Test set and train set for each fold in Caret cros

2019-07-13 00:51发布

问题:

I tried to understand the 5 fold cross validation algorithm in Caret package but I could not find out how to get train set and test set for each fold and I also could not find this from the similar suggested questions. Imagine if I want to do cross validation by random forest method, I do the following:

set.seed(12)
train_control <- trainControl(method="cv", number=5,savePredictions = TRUE)
rfmodel <- train(Species~., data=iris, trControl=train_control, method="rf")
first_holdout <- subset(rfmodel$pred, Resample == "Fold1")
str(first_holdout)
'data.frame':   90 obs. of  5 variables:
$ pred    : Factor w/ 3 levels "setosa","versicolor",..: 1 1 1 1 1 1 1 1 1 1     
$ obs     : Factor w/ 3 levels "setosa","versicolor",..: 1 1 1 1 1 1 1 1 1 1 
$ rowIndex: int  2 3 9 11 25 29 35 36 41 50 ...
$ mtry    : num  2 2 2 2 2 2 2 2 2 2 ...
$ Resample: chr  "Fold1" "Fold1" "Fold1" "Fold1" ...
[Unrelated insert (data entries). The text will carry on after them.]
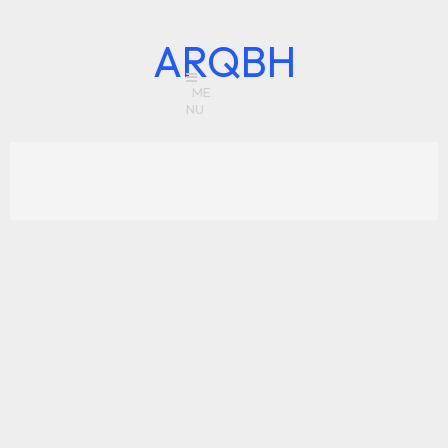
ARQBH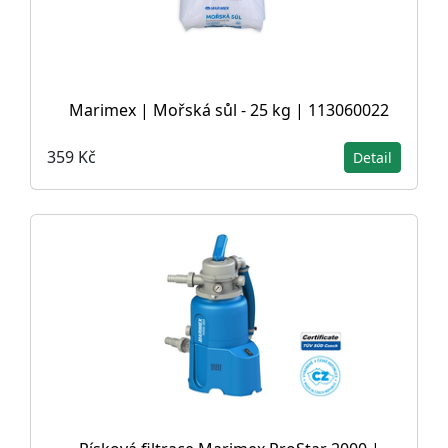
Marimex | Mořská sůl - 25 kg | 113060022
359 Kč
Detail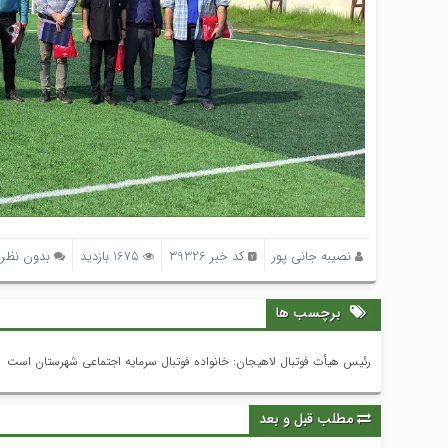
نصیبه جانی پور
کد خبر 39326
1675 بازدید
بدون نظر
برچسب ها
رئیس هیأت فوتبال لاهیجان: خانواده فوتبال سرمایه اجتماعی شهرستان است
مطلب قبل و بعد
Are these 90 observations in Fold1 used as training set? If yes then where is the test set for this fold?

回答1:

 str(rfmodel)

Model performed stores everything in the below form. control in the below stores the indexes for samples that went to Train and respective hold outs in index and indexOut.

 names(rfmodel)
 #  [1] "method"       "modelInfo"    "modelType"    "results"      "pred"        
 #  [6] "bestTune"     "call"         "dots"         "metric"       "control"     
 # [11] "finalModel"   "preProcess"   "trainingData" "resample"     "resampledCM" 
 # [16] "perfNames"    "maximize"     "yLimits"      "times"        "levels"      
 # [21] "terms"        "coefnames"    "xlevels" 

Path to indexes of Train and Hold Out samples

 # Indexes of Hold Out Sets
 rfmodel$control$indexOut

 # Indexes of Train Sets for above hold outs
 rfmodel$control$index